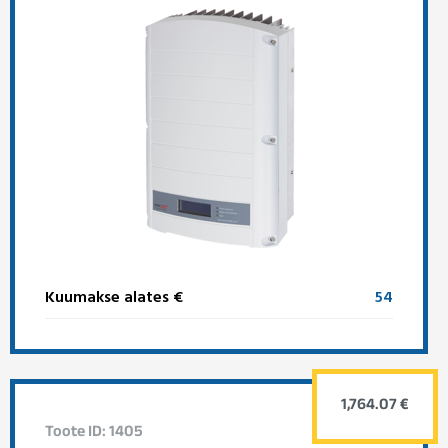
Kuumakse alates €
54
1,764.07 €
Toote ID: 1405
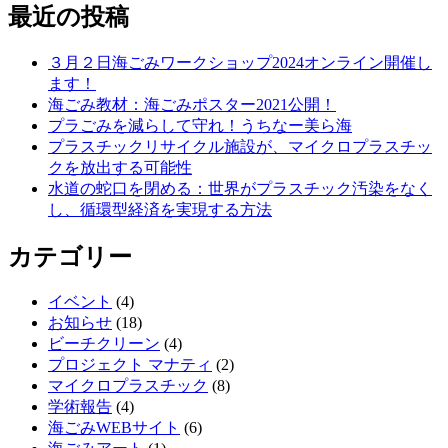
最近の投稿
３月２日海ごみワークショップ2024オンライン開催し
ます！
海ごみ教材：海ごみポスター2021公開！
プラごみを減らして守れ！うちなー美ら海
プラスチックリサイクル施設が、マイクロプラスチッ
クを放出する可能性
水道の蛇口を閉める：世界がプラスチック汚染をなく
し、循環型経済を実現する方法
カテゴリー
イベント
(4)
お知らせ
(18)
ビーチクリーン
(4)
プロジェクト マナティ
(2)
マイクロプラスチック
(8)
学術報告
(4)
海ごみWEBサイト
(6)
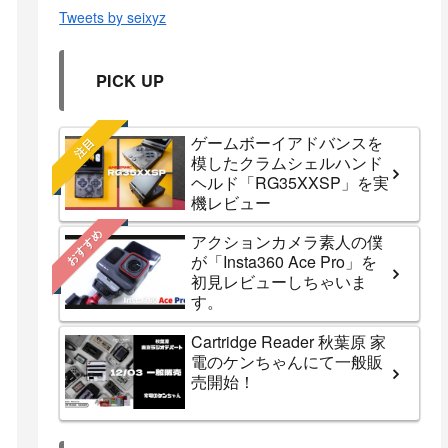
Tweets by seixyz
PICK UP
ゲームボーイアドバンスを
注目
模したクラムシェルハンド
ヘルド「RG35XXSP」を実
機レビュー
おすすめ
アクションカメラ素人の僕
が「Insta360 Ace Pro」を
初見レビューしちゃいま
す。
Cartridge Reader 秋葉原 家
電のケンちゃんにて一般販
売開始！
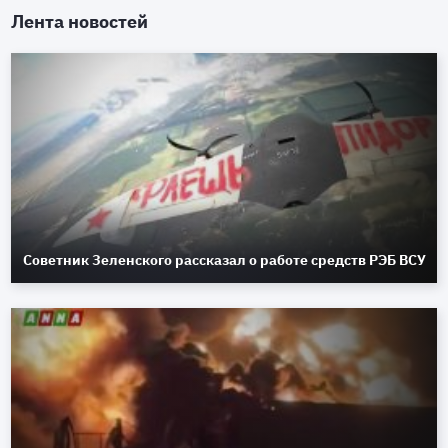
Лента новостей
Советник Зеленского рассказал о работе средств РЭБ ВСУ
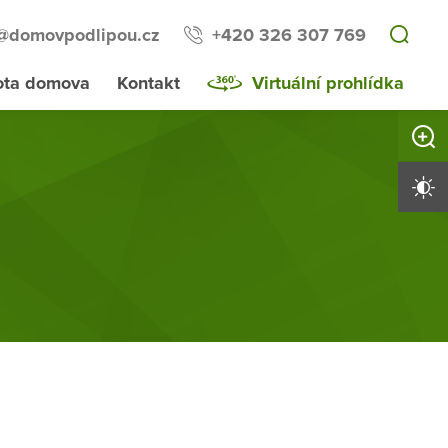
l@domovpodlipou.cz
+420 326 307 769
ota domova
Kontakt
Virtuální prohlídka
Zvětši
Vysoký 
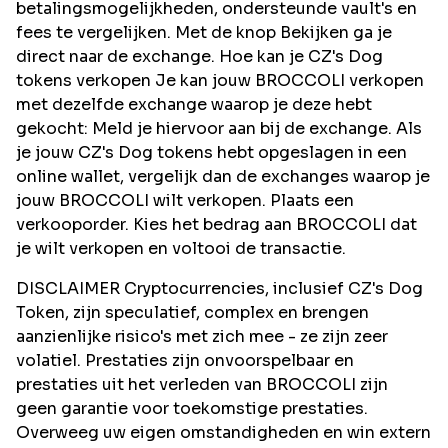
betalingsmogelijkheden, ondersteunde vault's en
fees te vergelijken. Met de knop Bekijken ga je
direct naar de exchange. Hoe kan je CZ's Dog
tokens verkopen Je kan jouw BROCCOLI verkopen
met dezelfde exchange waarop je deze hebt
gekocht: Meld je hiervoor aan bij de exchange. Als
je jouw CZ's Dog tokens hebt opgeslagen in een
online wallet, vergelijk dan de exchanges waarop je
jouw BROCCOLI wilt verkopen. Plaats een
verkooporder. Kies het bedrag aan BROCCOLI dat
je wilt verkopen en voltooi de transactie.
DISCLAIMER Cryptocurrencies, inclusief CZ's Dog
Token, zijn speculatief, complex en brengen
aanzienlijke risico's met zich mee - ze zijn zeer
volatiel. Prestaties zijn onvoorspelbaar en
prestaties uit het verleden van BROCCOLI zijn
geen garantie voor toekomstige prestaties.
Overweeg uw eigen omstandigheden en win extern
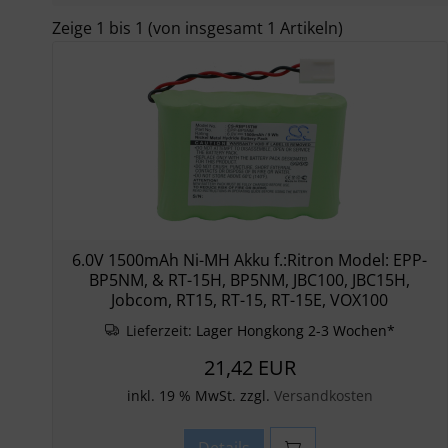
Zeige
1
bis
1
(von insgesamt
1
Artikeln)
6.0V 1500mAh Ni-MH Akku f.:Ritron Model: EPP-
BP5NM, & RT-15H, BP5NM, JBC100, JBC15H,
Jobcom, RT15, RT-15, RT-15E, VOX100
Lieferzeit:
Lager Hongkong 2-3 Wochen*
21,42 EUR
inkl. 19 % MwSt. zzgl.
Versandkosten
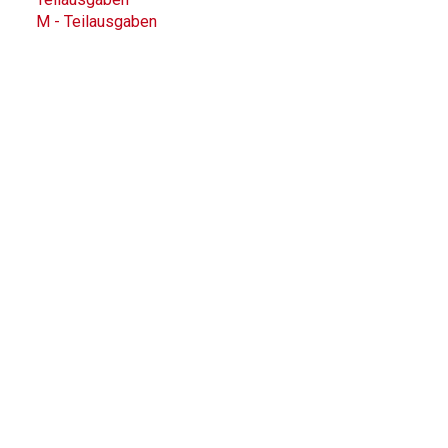
M - Teilausgaben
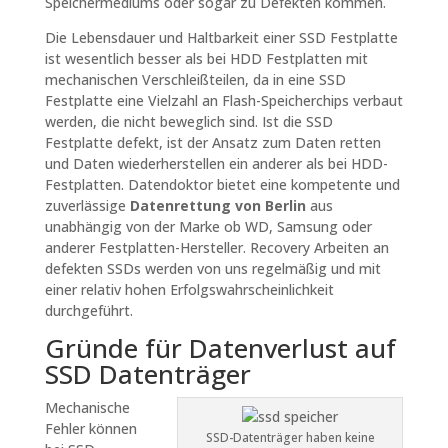
Speichermediums oder sogar zu Defekten kommen.
Die Lebensdauer und Haltbarkeit einer SSD Festplatte
ist wesentlich besser als bei HDD Festplatten mit
mechanischen Verschleißteilen, da in eine SSD
Festplatte eine Vielzahl an Flash-Speicherchips verbaut
werden, die nicht beweglich sind. Ist die SSD
Festplatte defekt, ist der Ansatz zum Daten retten
und Daten wiederherstellen ein anderer als bei HDD-
Festplatten. Datendoktor bietet eine kompetente und
zuverlässige
Datenrettung von Berlin
aus
unabhängig von der Marke ob WD, Samsung oder
anderer Festplatten-Hersteller. Recovery Arbeiten an
defekten SSDs werden von uns regelmäßig und mit
einer relativ hohen Erfolgswahrscheinlichkeit
durchgeführt.
Gründe für Datenverlust auf
SSD Datenträger
Mechanische
Fehler können
SSD-Datenträger haben keine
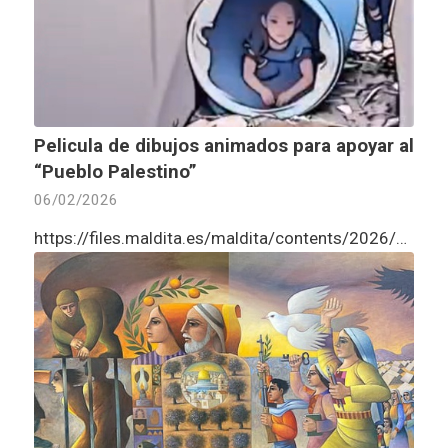
Pelicula de dibujos animados para apoyar al
“Pueblo Palestino”
06/02/2026
https://files.maldita.es/maldita/contents/2026/01/697c96d8a2…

::::::::

• **REQUIRED ACTION**: Write out the entries again, word for word. No images.

• **COMPLETED TASK**:
Kuumakse alates €
54
1,764.07 €
Toote ID: 1405
最近の投稿
３月２日海ごみワークショップ2024オンライン開催し
ます！
海ごみ教材：海ごみポスター2021公開！
プラごみを減らして守れ！うちなー美ら海
プラスチックリサイクル施設が、マイクロプラスチッ
クを放出する可能性
水道の蛇口を閉める：世界がプラスチック汚染をなく
し、循環型経済を実現する方法
カテゴリー
イベント
(4)
お知らせ
(18)
ビーチクリーン
(4)
プロジェクト マナティ
(2)
マイクロプラスチック
(8)
学術報告
(4)
海ごみWEBサイト
(6)
Tweets by seixyz
PICK UP
ゲームボーイアドバンスを
注目
模したクラムシェルハンド
ヘルド「RG35XXSP」を実
機レビュー
おすすめ
アクションカメラ素人の僕
が「Insta360 Ace Pro」を
初見レビューしちゃいま
す。
Cartridge Reader 秋葉原 家
電のケンちゃんにて一般販
売開始！
Лента новостей
Советник Зеленского рассказал о работе средств РЭБ ВСУ
l@domovpodlipou.cz
+420 326 307 769
ota domova
Kontakt
Virtuální prohlídka
Zvětši
Vysoký 
betalingsmogelijkheden, ondersteunde vault's en
fees te vergelijken. Met de knop Bekijken ga je
direct naar de exchange. Hoe kan je CZ's Dog
tokens verkopen Je kan jouw BROCCOLI verkopen
met dezelfde exchange waarop je deze hebt
gekocht: Meld je hiervoor aan bij de exchange. Als
je jouw CZ's Dog tokens hebt opgeslagen in een
online wallet, vergelijk dan de exchanges waarop je
jouw BROCCOLI wilt verkopen. Plaats een
verkooporder. Kies het bedrag aan BROCCOLI dat
je wilt verkopen en voltooi de transactie.
DISCLAIMER Cryptocurrencies, inclusief CZ's Dog
Token, zijn speculatief, complex en brengen
aanzienlijke risico's met zich mee - ze zijn zeer
volatiel. Prestaties zijn onvoorspelbaar en
prestaties uit het verleden van BROCCOLI zijn
geen garantie voor toekomstige prestaties.
Overweeg uw eigen omstandigheden en win extern
Zeige
1
bis
1
(von insgesamt
1
Artikeln)
6.0V 1500mAh Ni-MH Akku f.:Ritron Model: EPP-
BP5NM, & RT-15H, BP5NM, JBC100, JBC15H,
Jobcom, RT15, RT-15, RT-15E, VOX100
Lieferzeit:
Lager Hongkong 2-3 Wochen*
21,42 EUR
inkl. 19 % MwSt. zzgl.
Versandkosten
M - Teilausgaben
Speichermediums oder sogar zu Defekten kommen.
Die Lebensdauer und Haltbarkeit einer SSD Festplatte
ist wesentlich besser als bei HDD Festplatten mit
mechanischen Verschleißteilen, da in eine SSD
Festplatte eine Vielzahl an Flash-Speicherchips verbaut
werden, die nicht beweglich sind. Ist die SSD
Festplatte defekt, ist der Ansatz zum Daten retten
und Daten wiederherstellen ein anderer als bei HDD-
Festplatten. Datendoktor bietet eine kompetente und
zuverlässige
Datenrettung von Berlin
aus
unabhängig von der Marke ob WD, Samsung oder
anderer Festplatten-Hersteller. Recovery Arbeiten an
defekten SSDs werden von uns regelmäßig und mit
einer relativ hohen Erfolgswahrscheinlichkeit
durchgeführt.
Gründe für Datenverlust auf
SSD Datenträger
Mechanische
Fehler können
SSD-Datenträger haben keine
Pelicula de dibujos animados para apoyar al
“Pueblo Palestino”
06/02/2026
https://files.maldita.es/maldita/contents/2026/01/697c96d8a2…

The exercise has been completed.